During my 12 season tenure as Caddiemaster at Rockrimmon Country Club in Stamford, CT I had a mix of seasonal scholastic kids and about 7 or 8 weekend warriors totaling about 35-40.
On weekends even though I generally followed a necessary program of sending the caddies who would/could do 36 holes first (they needed to be back in to handle the 11:30+ Ladies and Guest play), I also mixed in as many of the WWs - who were salesman, construction workers, electricians, teachers, UPS men, etc - as I could in this cadre of the first 10 caddies out for the day even though most of them could not do "2" loops. (I had one WW who was the head of FCIAC scholastic referees and sometimes in the fall, he'd be cutting it close for his own referee gig and would caddy #18 in his zebra stripes after I drove em out to him...gave you the FG sign if you hit the fairway.)
These guys, unlike the 16-22 age crowd, had family responsibilities, had second weekend jobs, were taking their younger kids to LL, coached LL, and were taking grown kids on campus visits, etc. So, one of the reasons was so that they could maximize their "off-time," (if any) get off the course by noon and get home to their lawns and graduations and weddings. The other central reason I did this is that, like many clubs, the leading members of the club -- in wealth, or golf skill, or board positions, or themselves needing to get off the course by noon for their activities -- usually played at those earliest times.
They needed to be taken care of and these WW were the most popular among them - they did in fact comprise almost the 8 best of my 40 in terms of caddying acumen and skill and naturally, maturity. These earlier players also paid the best in that era, if the going rate was $60, they paid $70, $75, $80. This of course meant a good deal to these WW specifically; this extra 7-8K they earned over 30 weekends a year was vital to having some savings for children, a nice week in Disney World for a family of four or five, a rainy day fund for the cars, washing machines, roof repairs, gift envelopes and extraordinary things that send a lot of middle-class guys to the poor house.
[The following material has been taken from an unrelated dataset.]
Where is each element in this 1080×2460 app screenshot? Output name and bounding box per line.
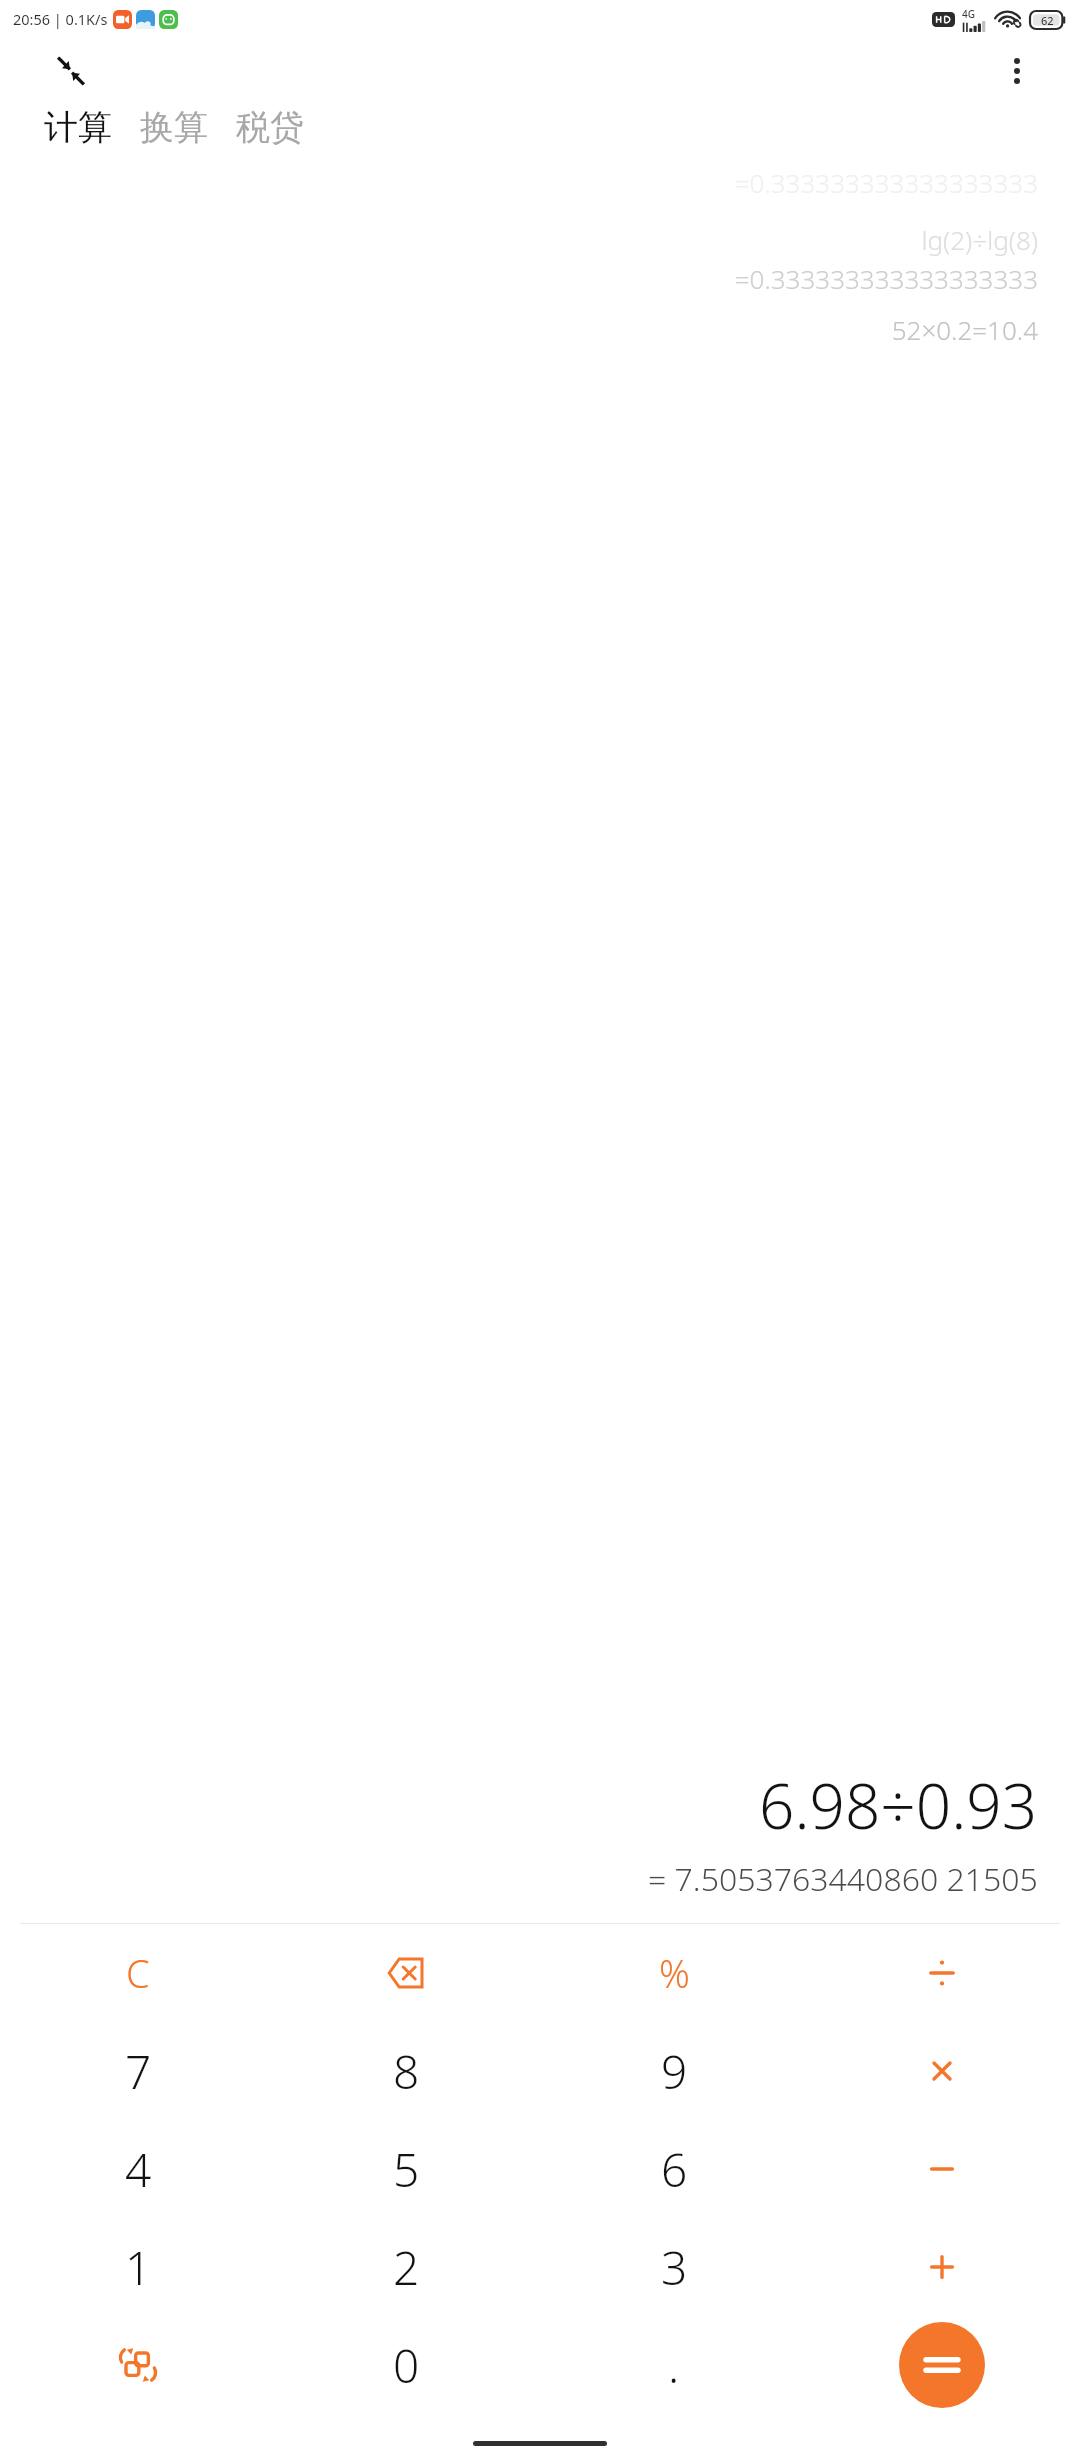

One of these Weekend Warriors was Pete Maar, a 53 year-old US postman in Old Greenwich for 24 years. The slogan on the pediment of the Farley Postal building across from MSG in NYC (Neither rain, nor snow, nor gloom of night shall stay these couriers from the swift completion of their appointed rounds...) described Pete perfectly. I came to learn that he had missed three days of work in those 24 years. He not once missed a loop or an assignment in the years I knew him. He requested vacation time from the post office only after he asked me about the summer golf schedule.
Pete was well, well -liked by all ages or factions of the club. Hardly said two non-golf words out there and became as requested as the best technical caddies at any club. Guys of all stripes, young old, hackers or club championship caliber happily took him out. Guys that were irritants and squeaky wheels turned into affable, non-plus gems when they came back from a round with Pete. Basically, you could set your watch to this guy.
He took any and every shit assignment I might have to dole out and actually asked that he go out with some of those specifically, if he sensed that the young caddie I was forced to devolve to, couldn't or wouldn't handle a particular loop well. If I was short of personnel for the afternoon players, even though he just walked 30 miles during the week and 5 more concluding a minute ago, he said, "I'll go Vin, just lemme get a shirt and sandwich out of my truck." He drove the world's worst beater...a little Datsun mini-pickup truck that would've been eschewed in 1903, no less 2003. But from this little car, he gave member jumps and changed their occasional flat tire...flatly refused, and would in fact run-away from people offering money. But if you didn't say thank you or didn't acknowledge him the next time you were up at the club, you went down in his notebook, and would never be helped again...as Pete repeated from some movie, "I wouldn't piss on him if he was on fire."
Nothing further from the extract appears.